In the second level of testing (Grade 2), we dropped the fixture from a height of three feet onto its nose, side and lamp housing. This test simulated very rough usage, similar to falling off a truck bed or an equipment cart.
In the third and final level (Grade 3), we rolled the fixture on its side (barrel roll) and then end-over-end down a thirty foot, 25-step set of wooden stairs. The pitch of the stairs was approximately 35°. This test simulated extremely rough handling. A fixture would normally not be subjected to this kind of abuse.
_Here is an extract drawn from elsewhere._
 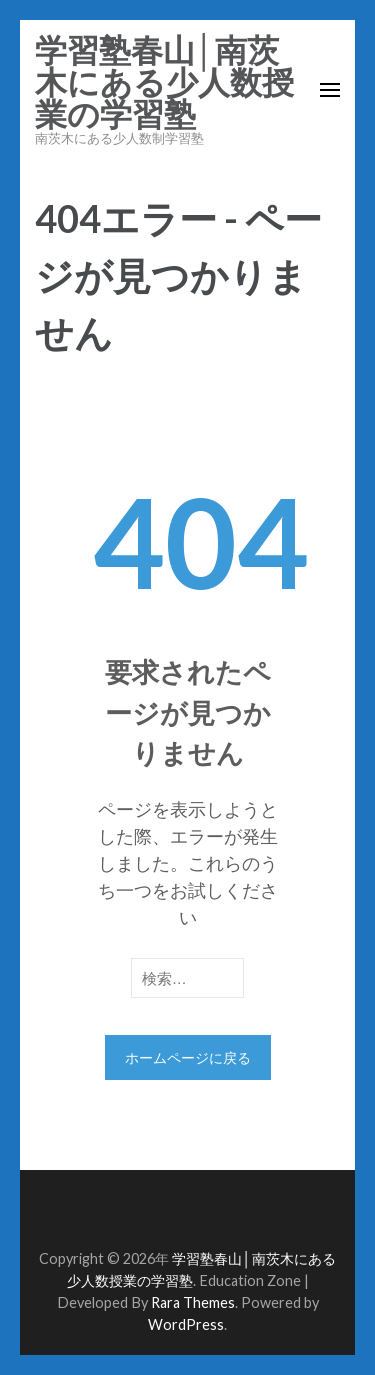 I want to click on ホームページに戻る, so click(x=188, y=1057).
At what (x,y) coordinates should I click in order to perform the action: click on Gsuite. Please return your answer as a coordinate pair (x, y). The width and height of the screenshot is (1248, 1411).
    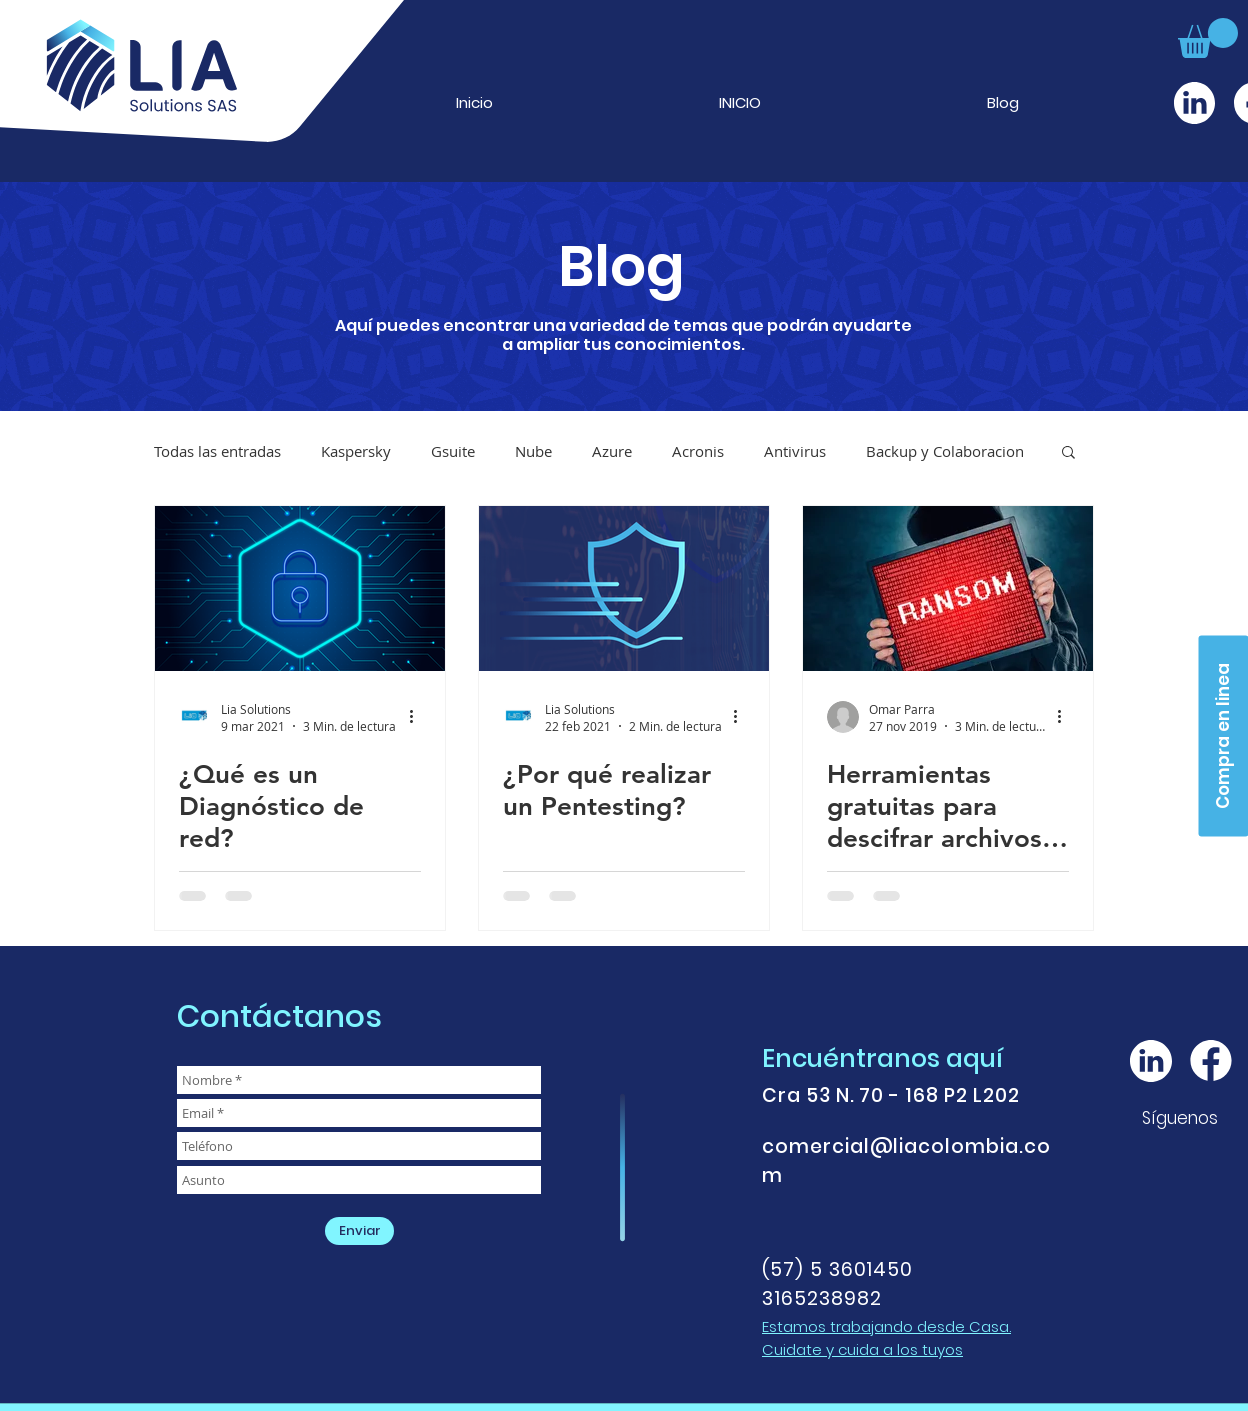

With the exception of the lamp, the fixture was still fully functional after the testing. Neither the lens, nor the reflector showed any sign of damage whatsoever. This was very gratifying given the severity of the stairway test. Some minor cracks in the castings were observed after the stairway tests, but they did not affect the rotation of the barrel. We do not believe that the cracks affected the overall structural integrity of the fixture. The bending of the shutter blades was expected, but they did not break. In the field, they could have easily been bent back into shape by hand. The damage to the lamp alignment knob was not sufficient to prevent focus adjustment and the knob is easily replaced in the field. The damage to the internal pattern holder guide was not sufficient to have interfered with the use of a pattern holder. The worst damage was sustained by the lens tube accessory holders. They were so badly crushed that we could not install a colorframe. However, we had little difficulty bending them back into shape. In any case, the lens tube castings (one or both sides) can be replaced easily in the field.